The locations for Psychic activity in Christchurch were many, but a particular locus of Psychic Life was no. 5, Chancery Lane, a discreet alley between Cathedral Square and Gloucester Street.听Some newspaper notices and letters refer to 鈥榥o. 3鈥. It is difficult to tell whether the alternative address reflects a shift in location, an additional s茅ance room, or simple error. However, the address is, in a way, symbolic of New 九州影院spiritualism; hidden, yet in the very centre of the city, just below the surface of public life.
One Friday night, at 8 p.m., the spirits of a cultured nun and a Native American girl materialised for a rapt audience on Chancery Lane. Mrs. Lily Hope, the听Psychic News听had asserted in 1937, was a woman of 鈥榯he highest integrity鈥, unassuming and earnest in her sacred work. This could easily be attested by the undersigned on the account, including Edgar McLeod Lovell-Smith, head of the Canterbury Psychic Research Society.

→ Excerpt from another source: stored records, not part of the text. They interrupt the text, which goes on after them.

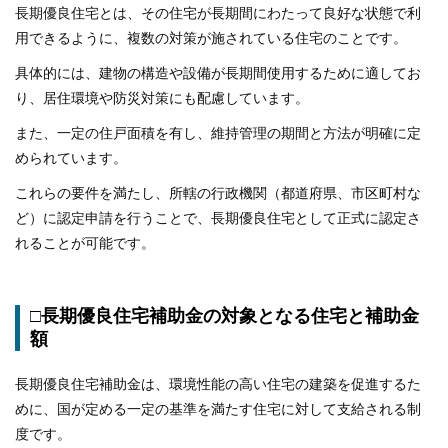
長期優良住宅とは、その住宅が長期間にわたって良好な状態で利
用できるように、複数の対策が施されている住宅のことです。
具体的には、建物の構造や設備が長期間使用するために適してお
り、居住環境や防災対策にも配慮しています。
また、一定の住戸面積を有し、維持管理の期間と方法が明確に定
められています。
これらの要件を満たし、所轄の行政機関（都道府県、市区町村な
ど）に認定申請を行うことで、長期優良住宅として正式に認定さ
れることが可能です。
□長期優良住宅補助金の対象となる住宅と補助金
額
長期優良住宅補助金は、環境性能の高い住宅の建築を促進するた
めに、国が定める一定の基準を満たす住宅に対して支給される制
度です。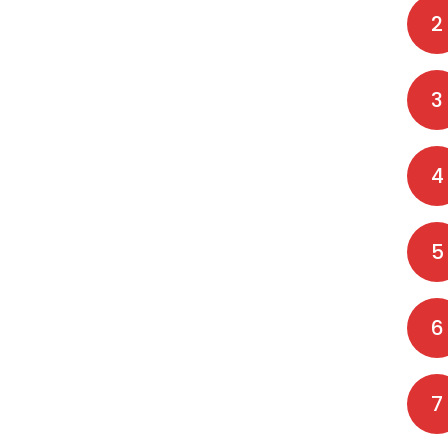
2
3
4
5
6
7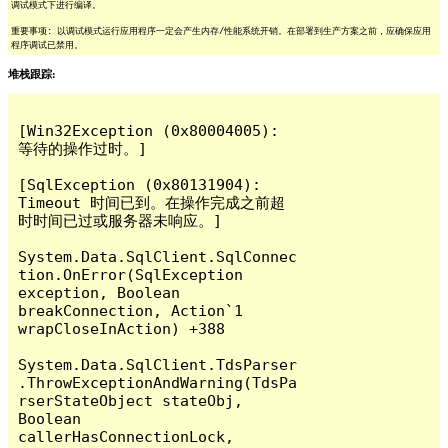
调试模式下进行编译。
重要事项: 以调试模式运行应用程序一定会产生内存/性能系统开销。在部署到生产方案之前，应确保应用
程序调试已禁用。
堆栈跟踪:
[Win32Exception (0x80004005): 
等待的操作过时。]

[SqlException (0x80131904): 
Timeout 时间已到。在操作完成之前超
时时间已过或服务器未响应。]

System.Data.SqlClient.SqlConnec
tion.OnError(SqlException 
exception, Boolean 
breakConnection, Action`1 
wrapCloseInAction) +388

System.Data.SqlClient.TdsParser
.ThrowExceptionAndWarning(TdsPa
rserStateObject stateObj, 
Boolean 
callerHasConnectionLock, 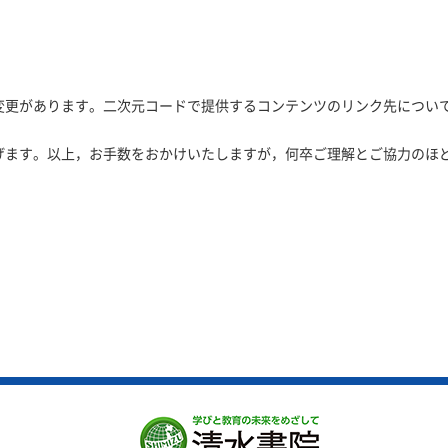
削除・変更があります。二次元コードで提供するコンテンツのリ
げます。以上，お手数をおかけいたしますが，何卒ご理解とご協力のほ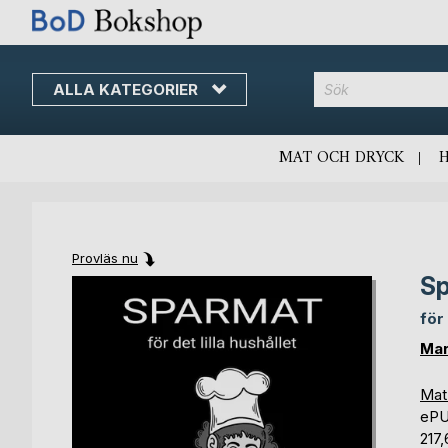
ALLA KATEGORIER
MAT OCH DRYCK
Provläs nu
S
Skip
Skip
to
to
för 
the
the
end
beginning
Mar
of
of
the
the
Mat
images
images
eP
gallery
gallery
217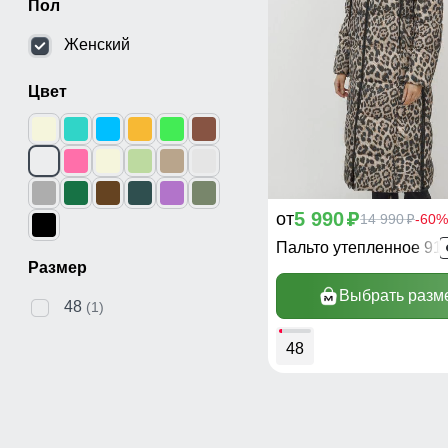
Пол
Женский
Цвет
5 990
от
p
14 990
-60%
p
Пальто утепленное 91
Размер
Выбрать разм
48
(1)
48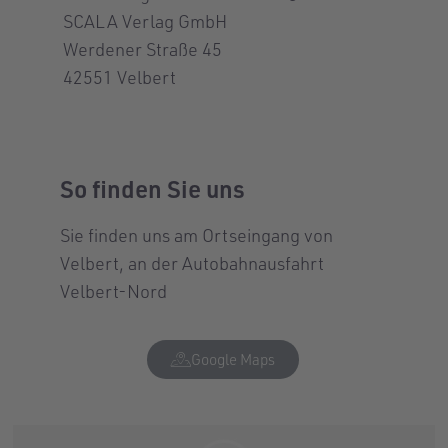
SCALA Verlag GmbH
Werdener Straße 45
42551 Velbert
So finden Sie uns
Sie finden uns am Ortseingang von
Velbert, an der Autobahnausfahrt
Velbert-Nord
Google Maps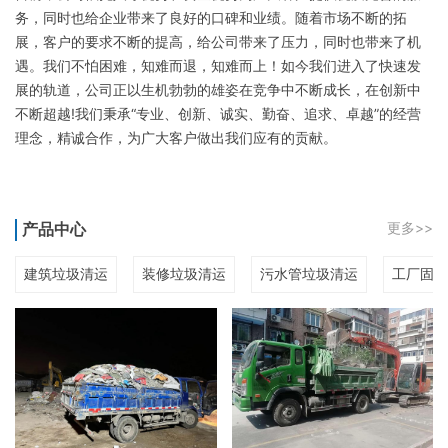
务，同时也给企业带来了良好的口碑和业绩。随着市场不断的拓
展，客户的要求不断的提高，给公司带来了压力，同时也带来了机
遇。我们不怕困难，知难而退，知难而上！如今我们进入了快速发
展的轨道，公司正以生机勃勃的雄姿在竞争中不断成长，在创新中
不断超越!我们秉承“专业、创新、诚实、勤奋、追求、卓越”的经营
理念，精诚合作，为广大客户做出我们应有的贡献。
产品中心
更多>>
建筑垃圾清运
装修垃圾清运
污水管垃圾清运
工厂固废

As was usual, the s茅ance room was entirely dark, except for a red light. Mrs. Hope was sewn into a chair in her 鈥榗abinet鈥, curtains across the northwest corner of the room, held up with safety pins. Indeed, black cloth covered the walls and ceiling. The especially dim light would not 鈥榙isturb鈥 any of spirits, who were notoriously shy. Mediums in the early twentieth century described their work as a 鈥榮cience鈥, yet complained that efforts to validate the apparitions empirically disturbed the spiritual atmosphere and made the materialisations feeble. Yet the spiritualists also framed their work in explicitly Christian terms; many s茅ances began with the Lord鈥檚 Prayer and copious Signs of the Cross, and Lovell-Smith鈥檚 papers included a list of biblical references supposedly supporting spiritualism in the modern sense, probably to counteract religious opposition.听鈥極ne should start with 鈥榓 prayer through Christ for protection and guidance鈥f it is his will鈥.听This kind of spiritualism operated on the border of science and religion, not entirely at ease with either, yet appropriating strains of both. Within these conditions, the ritual of the s茅ance unfolded.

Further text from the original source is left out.